> [Instructions for the task]
All that is needed is the number of lines in the records that contain the word "Fredag", stated without anything else.
*** Provided data Section Begins ***
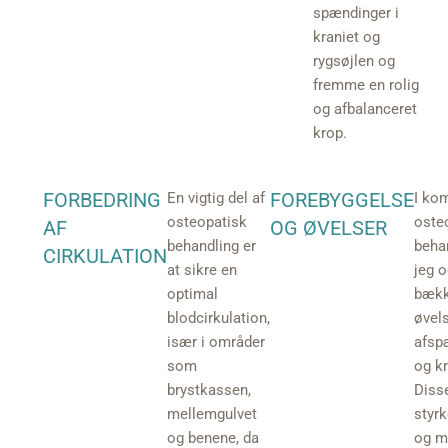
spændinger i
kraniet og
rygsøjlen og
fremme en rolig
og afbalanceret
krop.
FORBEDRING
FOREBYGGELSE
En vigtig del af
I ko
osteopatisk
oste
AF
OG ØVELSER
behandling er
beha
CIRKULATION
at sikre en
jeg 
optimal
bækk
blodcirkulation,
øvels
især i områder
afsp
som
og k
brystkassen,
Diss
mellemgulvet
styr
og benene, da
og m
*** Provided data Section Ends ***
*** Provided data Section Begins ***
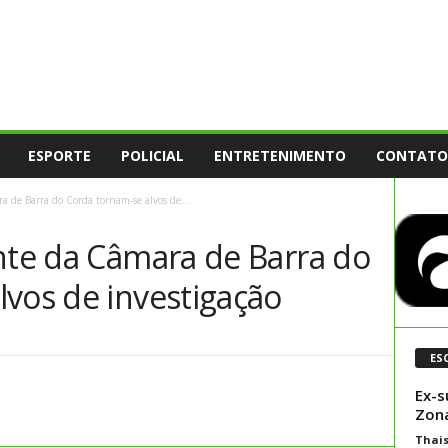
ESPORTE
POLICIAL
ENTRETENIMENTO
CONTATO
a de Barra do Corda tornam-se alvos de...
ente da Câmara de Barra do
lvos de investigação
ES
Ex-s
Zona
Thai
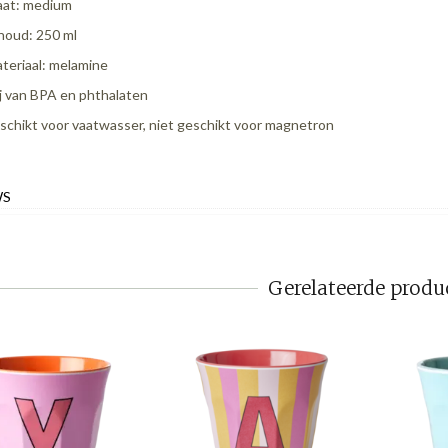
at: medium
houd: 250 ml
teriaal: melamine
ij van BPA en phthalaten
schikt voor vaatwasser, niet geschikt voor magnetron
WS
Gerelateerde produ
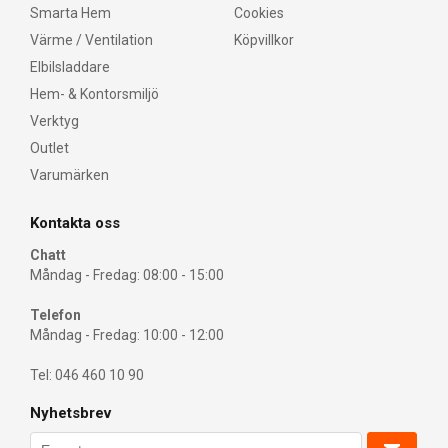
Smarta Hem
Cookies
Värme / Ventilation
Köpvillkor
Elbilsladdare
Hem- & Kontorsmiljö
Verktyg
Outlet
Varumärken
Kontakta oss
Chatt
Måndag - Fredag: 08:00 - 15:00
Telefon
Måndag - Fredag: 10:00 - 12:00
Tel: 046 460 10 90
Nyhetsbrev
*** Provided data Section Ends ***
*** Provided data Section Begins ***
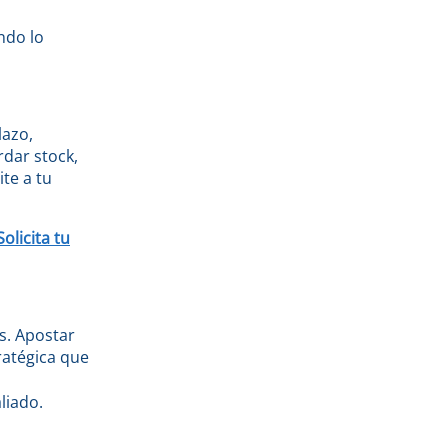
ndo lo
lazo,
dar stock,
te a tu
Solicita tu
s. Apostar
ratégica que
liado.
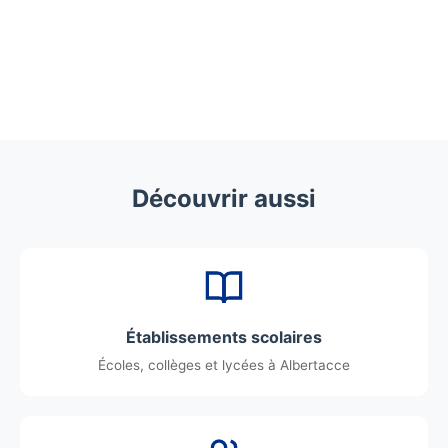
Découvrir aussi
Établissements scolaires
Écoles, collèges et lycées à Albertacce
*** Provided data Section Ends ***
> [Response box]
2